More than a half (55.4%) of the study participants was ever drug users. This was not surprise since injection drug use was the predominant HIV transmission mode through middle 2000 s in Dehong Prefecture [40] and has come to play an equally significant role to sexual contact in HIV transmission since 2006. Nevertheless, about 56.0% of the drug users reported having used drugs after alcohol drinking. The high prevalence of drug use, the high prevalence of alcohol use and risky engagement in drug use and/or sex after alcohol drinking among HIV-infected patients suggest a great potential of secondary HIV transmission in this area, calling for urgent and tremendous prevention and intervention efforts for the dual epidemics of substance abuse and HIV, especially among HIV-infected patients and their partners.

This study has several limitations. First, since this was a cross-sectional study causal inferences cannot be made. Second, alcohol use and sexual behaviors are sensitive personal topics, thus any self-reported measures are subject to recall bias including deliberate concealment. Third, it might have been more suitable to examine occurrence and correlates of ‘risky sexual behavior’ (e.g., sexual intercourse without condom) instead of ‘sex behavior’ after alcohol use. However, in the present study, we were more interested in examining occurrence and correlates of sex after alcohol use in general rather than the ‘risky or unprotected sex (i.e., sex without condom use) in particular among ever drinking HIV/AIDS patients due to concerns that alcohol generally restricted one's cognitive capacity and consequently made one decrease condom use and increase the opportunity of HIV transmission [35][37], and that some of the study participants (i.e., HIV/AIDS patients) might have provided ‘socially acceptable’ answers by reporting that they had always used condoms for sex under the influence of alcohol use. In fact, very few (8.1%) of the study participants who were ever drinkers reported having always used condoms during sex after drinking. Finally, we did not test for other STIs such as syphilis and herpes simplex virus-2 that have been found to be prevalent in Chinese HIV patients [41]. Future studies should be extended to examine these STIs as outcomes of sex after alcohol use.
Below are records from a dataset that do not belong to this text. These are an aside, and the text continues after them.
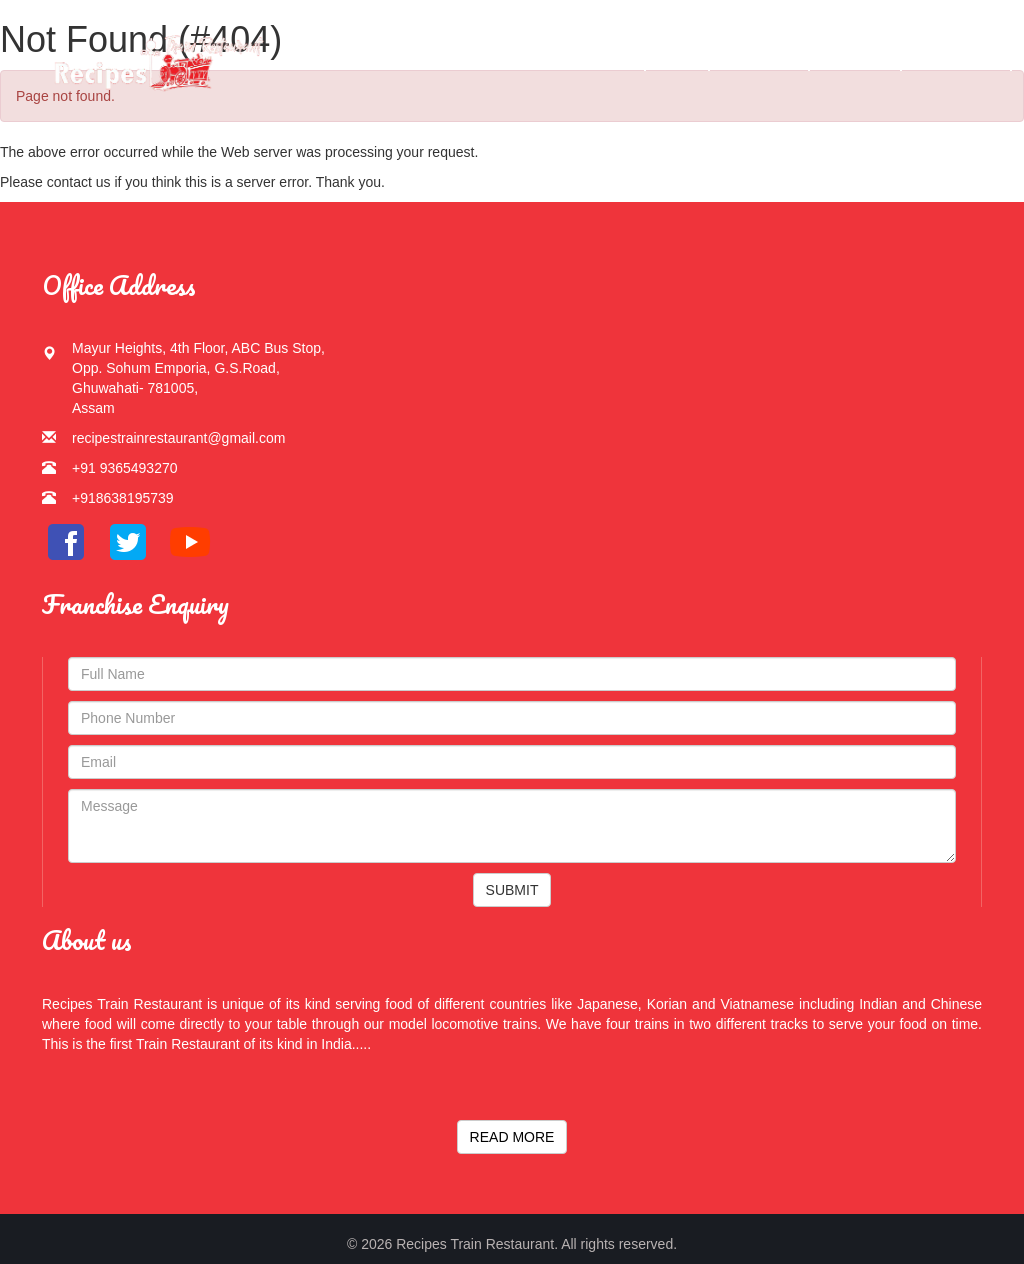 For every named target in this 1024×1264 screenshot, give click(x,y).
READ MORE (512, 1137)
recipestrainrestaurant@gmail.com (178, 438)
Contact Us (957, 59)
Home (612, 59)
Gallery (759, 59)
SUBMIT (512, 890)
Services (856, 59)
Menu (677, 59) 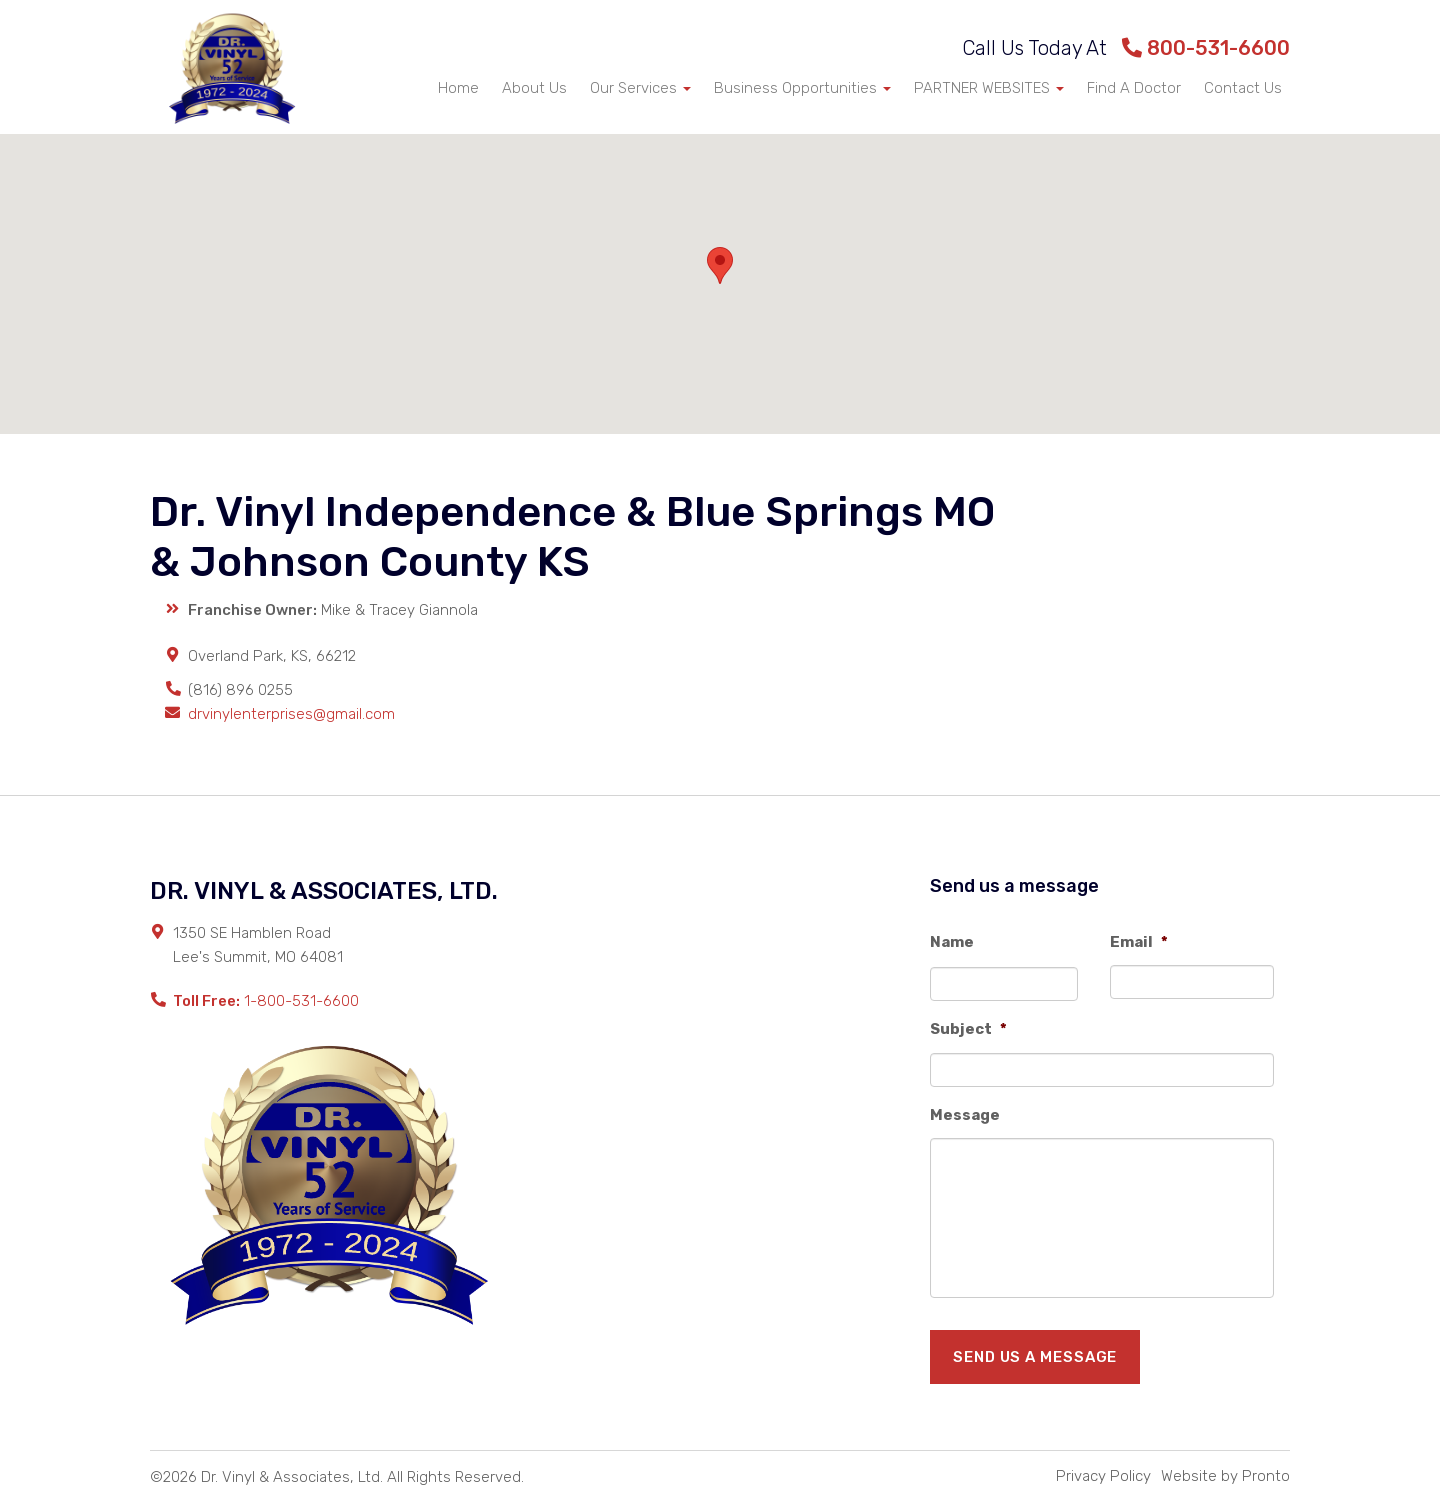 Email (1139, 942)
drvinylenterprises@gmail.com (291, 714)
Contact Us (1243, 88)
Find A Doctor (1134, 88)
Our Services (640, 88)
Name (952, 942)
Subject (968, 1029)
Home (458, 88)
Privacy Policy (1103, 1476)
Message (965, 1115)
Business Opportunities (802, 88)
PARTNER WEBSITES (989, 88)
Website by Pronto (1225, 1476)
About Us (534, 88)
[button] (720, 265) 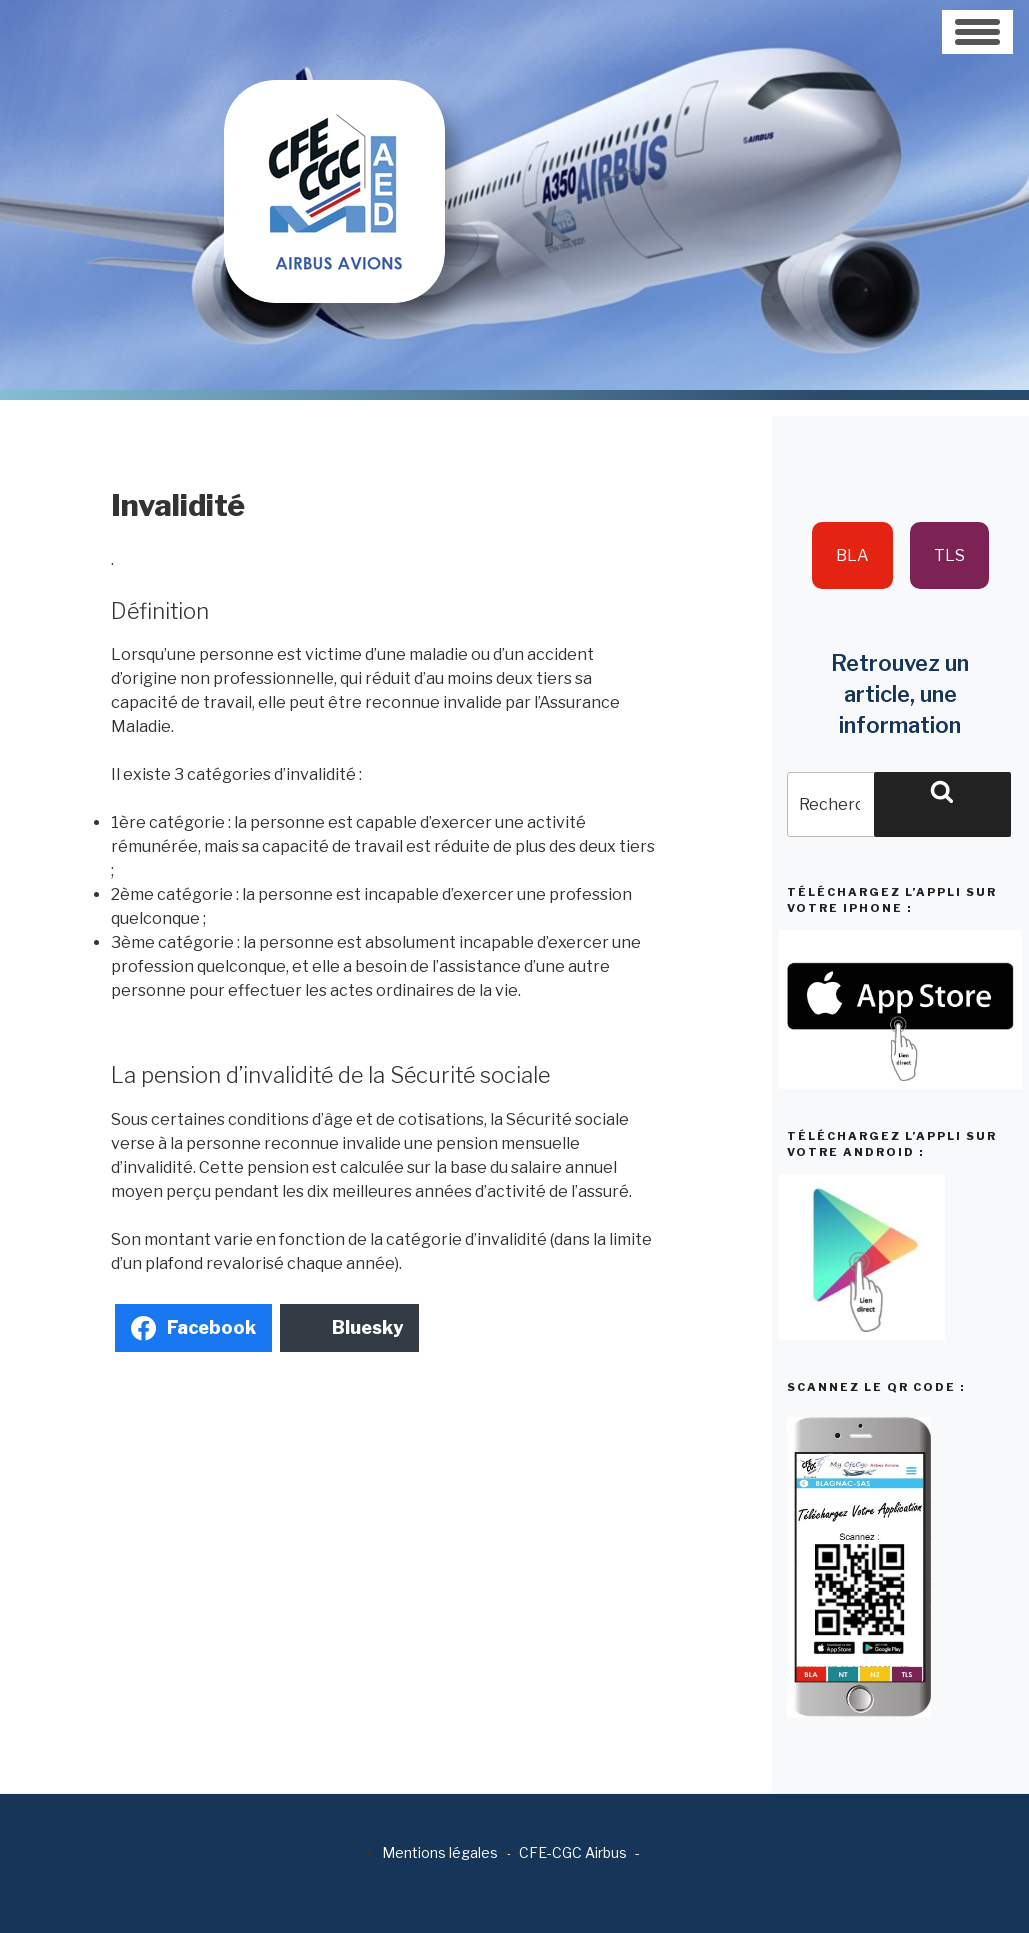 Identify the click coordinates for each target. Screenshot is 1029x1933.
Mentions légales (440, 1852)
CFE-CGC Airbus (573, 1852)
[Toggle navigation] (977, 32)
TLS (949, 555)
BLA (852, 555) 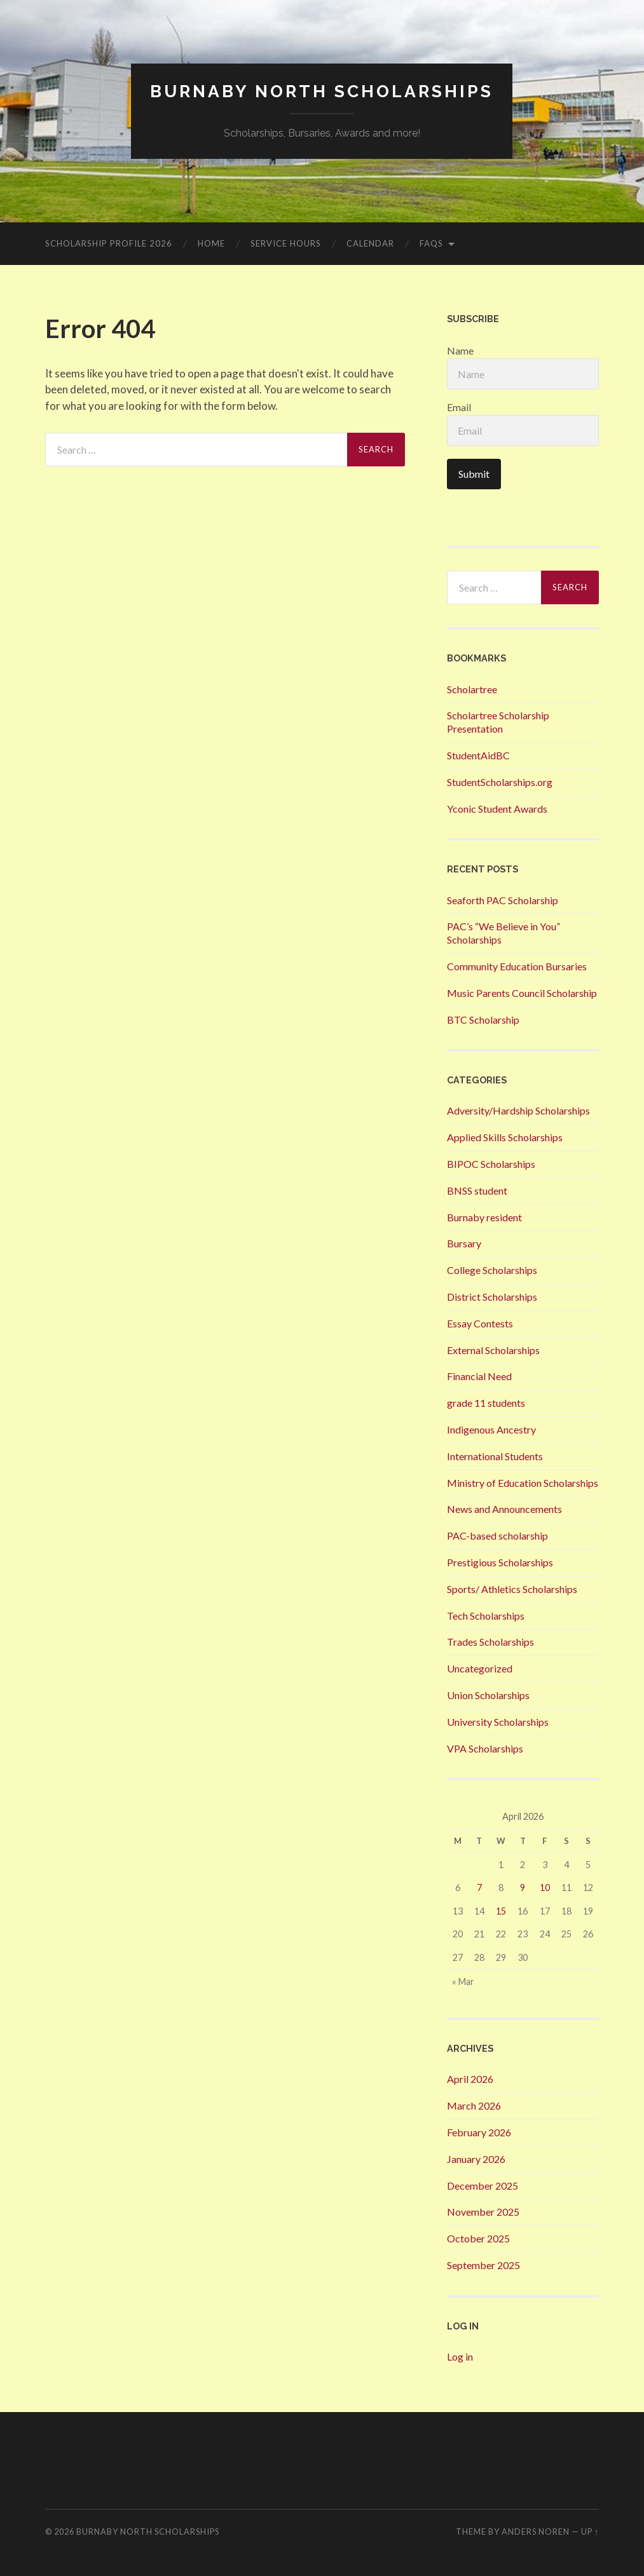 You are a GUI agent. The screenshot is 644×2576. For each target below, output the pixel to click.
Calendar (370, 243)
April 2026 (470, 2079)
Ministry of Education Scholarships (522, 1483)
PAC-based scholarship (497, 1535)
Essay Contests (480, 1323)
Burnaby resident (484, 1217)
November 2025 (483, 2212)
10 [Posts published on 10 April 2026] (545, 1887)
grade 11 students (486, 1403)
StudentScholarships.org (499, 782)
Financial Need (479, 1376)
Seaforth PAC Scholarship (502, 900)
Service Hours (285, 243)
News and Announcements (504, 1509)
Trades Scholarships (490, 1642)
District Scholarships (492, 1297)
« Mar (463, 1981)
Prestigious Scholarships (500, 1562)
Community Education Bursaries (517, 966)
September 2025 (483, 2265)
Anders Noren (536, 2531)
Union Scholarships (488, 1695)
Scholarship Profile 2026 (108, 243)
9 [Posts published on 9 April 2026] (522, 1887)
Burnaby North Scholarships (322, 91)
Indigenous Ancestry (491, 1429)
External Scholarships (493, 1350)
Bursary (464, 1243)
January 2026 (476, 2159)
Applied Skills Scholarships (505, 1137)
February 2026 (479, 2132)
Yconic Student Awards (497, 809)
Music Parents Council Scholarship (522, 993)
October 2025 (478, 2238)
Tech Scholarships (485, 1616)
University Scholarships (498, 1722)
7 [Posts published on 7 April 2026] (479, 1887)
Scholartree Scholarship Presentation (498, 722)
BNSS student (477, 1190)
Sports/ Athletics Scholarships (512, 1589)
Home (211, 243)
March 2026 (474, 2105)
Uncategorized (479, 1668)
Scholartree (472, 689)
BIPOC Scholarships (491, 1164)
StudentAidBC (478, 755)
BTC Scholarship (483, 1019)
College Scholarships (492, 1270)
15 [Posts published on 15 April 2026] (501, 1911)
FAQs (431, 243)
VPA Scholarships (485, 1748)
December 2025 (482, 2185)
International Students (495, 1456)
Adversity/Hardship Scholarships (518, 1110)
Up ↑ (590, 2531)
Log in (460, 2356)
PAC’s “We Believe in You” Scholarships (503, 933) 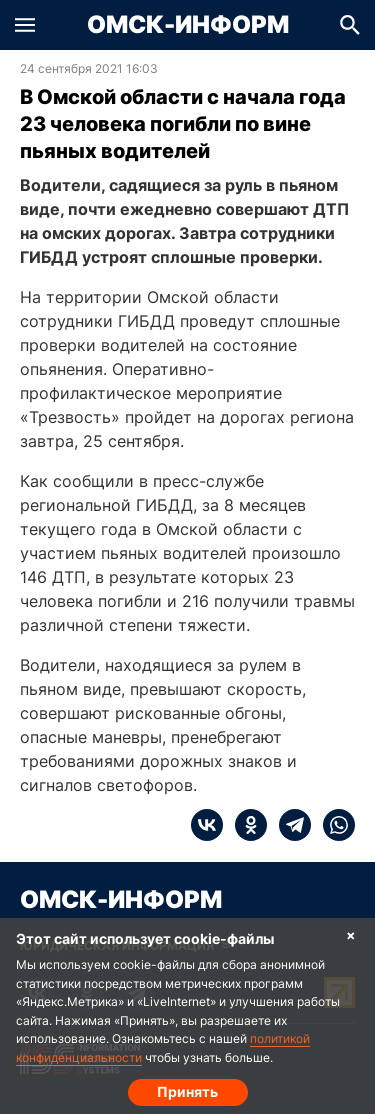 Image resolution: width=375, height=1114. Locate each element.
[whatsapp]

Nonetheless, findings from this study have important implications for future harm reduction programs targeting alcohol use and drug use as well as HIV prevention programs in rural Yunnan, and particularly among HIV-infected ethnic minority males. First, there is an urgent need to implement health education and intervention programs to prevent alcohol abuse in rural Yunnan, especially among HIV patients. Second, use and misuse of alcohol and illicit drugs have become a severe social and public health challenge that requires tremendous and integrated efforts in research and control. Third, given that Yunnan is one of China's HIV epicenters, the high prevalence of sex after alcohol use and the low rate of condom use during sex underscore the importance of enhanced condom promotion programs and empowerment programs for women especially partners or spouses of HIV-infected males to negotiate condom use. Finally, this study also mirrors a clue for further studies examining the association between alcohol use and adherence to ART.

Acknowledgments

We are grateful to the staff of Longchuan County Center for Disease Control and Prevention, Dehong Prefecture, in Yunnan Province of China and village doctors in the study towns for their valuable assistance in subject recruitment and data collection. Dr. Xiaofeng Luo is currently affiliated with Lanzhou University, China.

Funding Statement

This study was supported by the National Natural Science Foundation of China (grant no. 81072345 and 81161120407 to N.H.). The funding agency played no role in the study design, data collection and analysis, interpretation of study results and writing of the manuscript.